Transforming growth factor beta (TGF-β) is a multi-functional cytokine that plays a significant role in multiple diseases, including fibrosis and tumor progression. Whilst the biologic effects of TGF-β are well characterized, it is unclear how TGF-β signaling is regulated to impart specific responses within certain cell types. One mechanism of regulation may be through TGF-β activation, since TGF-β is always expressed in a latent form (L-TGF-β). Campbell et al. recently presented a new structural model to demonstrate how the integrin α_vβ₈ might specifically control TGF-β activation and signaling. In this model, α_vβ₈ binds to cell surface L-TGF-β1 to induce a conformational change, which exposes mature TGF-β peptide to TGF-β receptors (TGF-βRs), allowing initiation of TGF-β signaling from within the latent complex. This model also predicts that TGF-β signaling would be directed specifically towards the TGF-β expressing cell surface. We sought to test the validity of the new structural model by creating a cell-based assay which utilizes luciferase TGF-β reporter cells (TMLC). TMLC cells express high levels of TGF-βRs, but do not express cell surface L-TGF-β. We modified TMLC reporter cells to express cell surface L-TGF-β1 in a mutant form, which prevents the release of mature TGF-β from the latent complex. The newly generated cell lines were then used in a novel functional assay to investigate whether integrin α_vβ₈ could potentiate cell intrinsic TGF-β signaling from within the latent complex in vitro.

Keywords: TGF-β (TGF-β)

Integrin (整联蛋白)

Reporter assay (报告基因分析)

Background

TGF-β is a potent cytokine with a plethora of biologic functions (Kubiczkova et al., 2012; Chen and ten Dijke, 2016; Fenton et al., 2017; French et al., 2020). For instance, TGF-β suppresses immune responses by facilitating the differentiation and immunosuppressive function of regulatory T-cells (Treg) (Stockis et al., 2017; Seed et al., 2021). TGF-β also plays a pivotal role in vascular physiology, amongst many other reported roles (Parichatikanond et al., 2020). Most cell types are known to express TGF-β and its receptors, so the mechanisms whereby TGF-β selectively and specifically functions within distinct cell types are not well understood. However, TGF-β is always expressed in a latent form (L-TGF-β), demonstrating that activation of TGF-β from L-TGF-β is an important event for the regulation of TGF-β function (Khalil, 1999). Therefore, understanding the mechanisms whereby TGF-β is activated may provide insights into how TGF-β signaling is controlled, even though it appears ubiquitous.

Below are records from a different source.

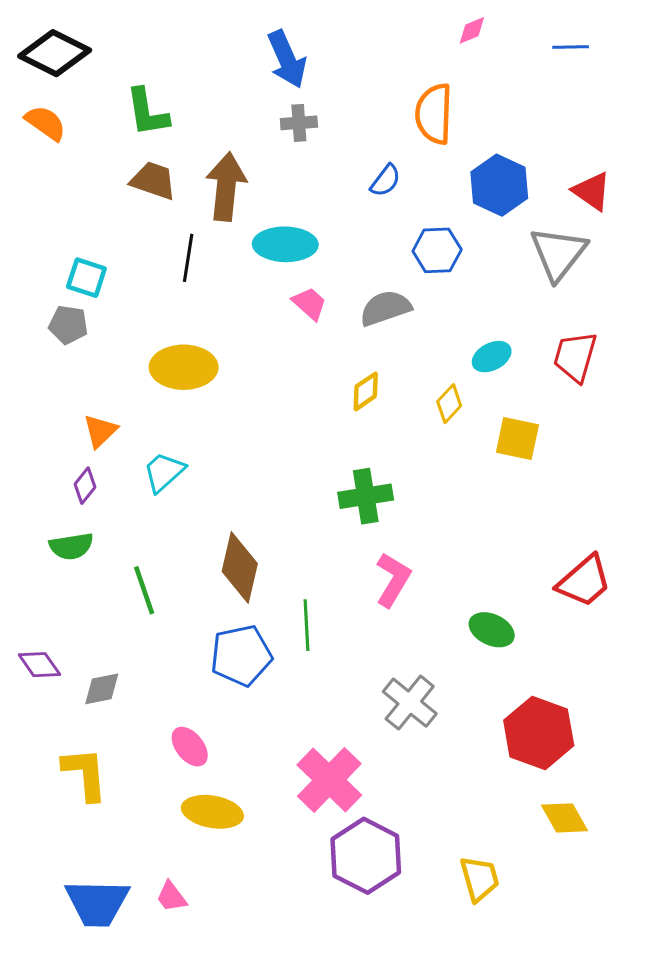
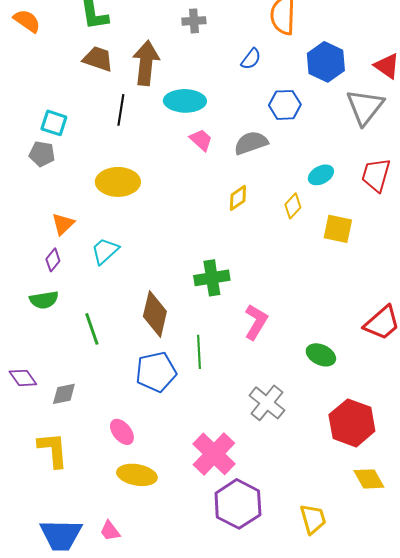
green cross: (366, 496) -> (212, 278), moved

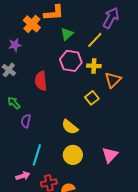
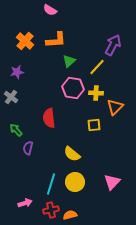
orange cross: (32, 24) -> (25, 41), moved
red semicircle: (41, 81) -> (49, 118), moved
yellow square: (92, 98) -> (94, 125), turned 32
cyan line: (37, 155) -> (51, 184), moved

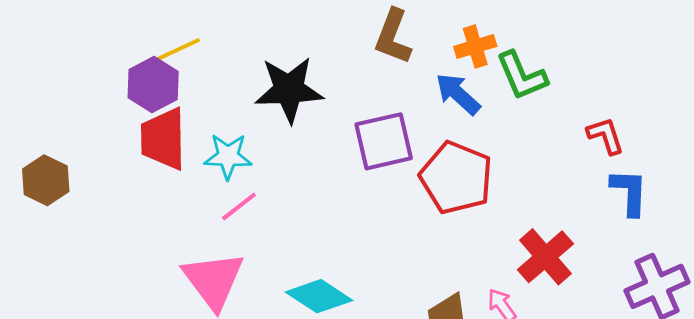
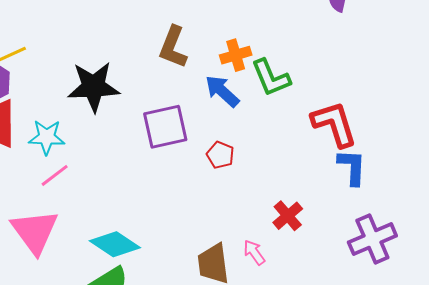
red L-shape: (606, 136) -> (334, 124), size x1.6
red pentagon: (456, 178) -> (220, 155), size x0.5
red cross: (545, 257) -> (288, 216), size x0.7

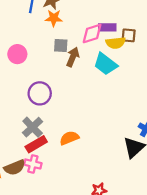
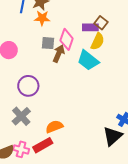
pink diamond: (92, 34) -> (67, 39), moved, turned -55
brown square: (129, 35) -> (101, 23), moved, turned 32
yellow semicircle: (116, 43) -> (98, 41), turned -60
red rectangle: (36, 144) -> (43, 145), moved

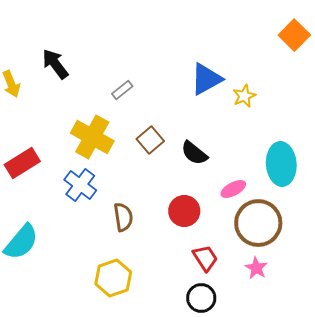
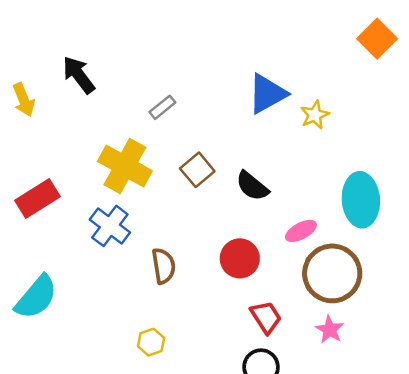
yellow hexagon: (113, 278) -> (151, 342), size x0.6

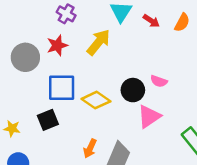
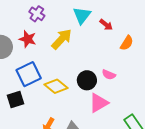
orange semicircle: (182, 22) -> (127, 43), moved
red star: (57, 45) -> (28, 39), turned 30
blue square: (62, 88) -> (29, 74), turned -30

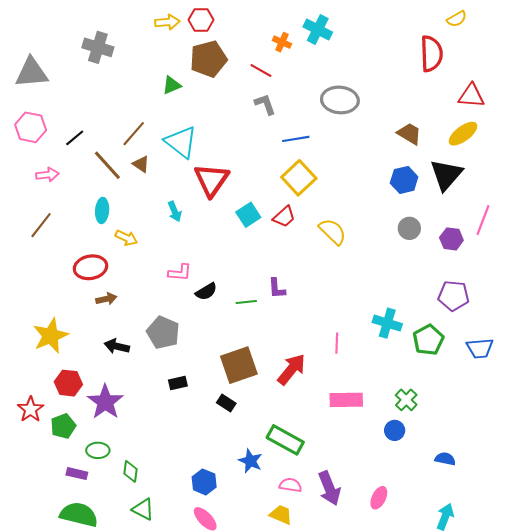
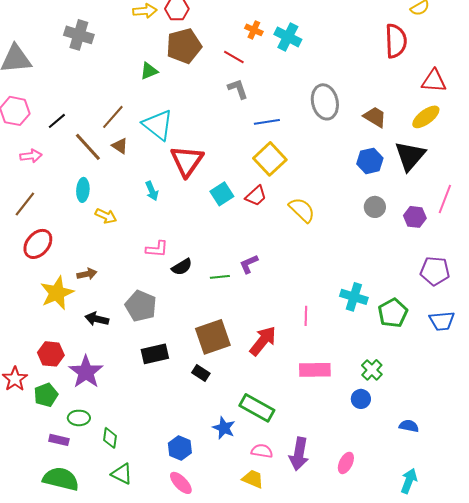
cyan cross: (318, 29) -> (288, 37), moved
gray ellipse: (340, 100) -> (325, 102), moved, turned 72
red ellipse: (90, 267) -> (38, 244), moved, turned -40
purple L-shape: (277, 288) -> (249, 264), turned 70
purple pentagon: (454, 296) -> (435, 271), moved
yellow star: (51, 336) -> (57, 293), moved
black rectangle: (178, 383) -> (155, 354), size x1.5
purple arrow: (329, 488) -> (299, 454), turned 32

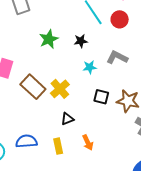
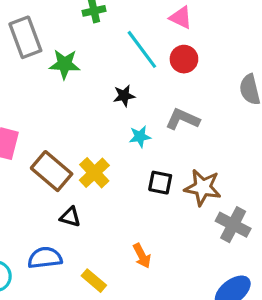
green star: (49, 39) -> (65, 64), moved, turned 30
black triangle: (67, 119) -> (70, 217), moved, turned 40
yellow rectangle: (58, 146) -> (94, 281), moved, turned -35

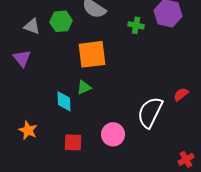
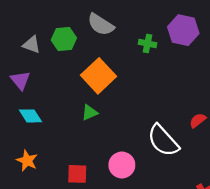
orange square: (92, 54) -> (98, 76), turned -36
cyan diamond: (64, 101) -> (30, 116), moved, turned -30
white semicircle: (150, 112) -> (163, 140), turned -68

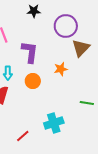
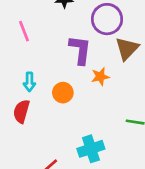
purple L-shape: (30, 52) -> (80, 50), moved

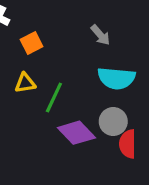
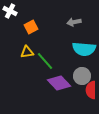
gray arrow: (100, 35) -> (74, 22), turned 120
green line: (54, 97) -> (45, 61), turned -66

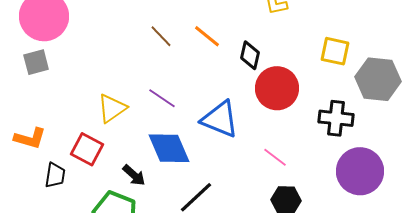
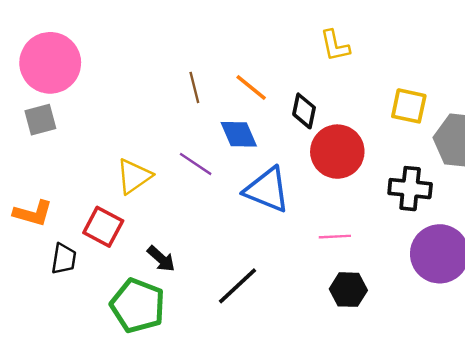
brown line: (161, 36) -> (194, 87), turned 30
blue diamond: (169, 148) -> (239, 134), moved, size x0.7
pink line: (275, 157) -> (335, 237), turned -40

Many molecules have been associated with TGF-β activation, the most specific of which are reported to be the integrins α_vβ₆ and α_vβ₈ (Munger et al., 1998; Mu et al., 2002). A new structural model of α_vβ₈ mediated TGF-β activation proposes that α_vβ₈ expressed on the surface of one cell activates TGF-β presented on the surface of an opposing cell, via the adaptor molecule glycoprotein A repetitions dominant (GARP) (Campbell et al., 2020). In this case, TGF-β signaling is directed towards the TGF-β presenting cell. This model further predicts that conformational changes imparted on L-TGF-β1 by α_vβ₈ may expose mature TGF-β, so that TGF-βRs expressed on the same cell surface can bind to mature TGF-β when it is still present within the latent complex, thus allowing TGF-β signaling. Testing the validity of this model using cell-based assays is of biologic significance as TGF-β activation is commonly thought to require physical release of mature TGF-β from the latent complex, where it would be free to diffuse to other cell surfaces. Therefore, the new structural model could in part explain how TGF-β signaling is tightly controlled to function intrinsically within specific cell types (Campbell et al., 2020).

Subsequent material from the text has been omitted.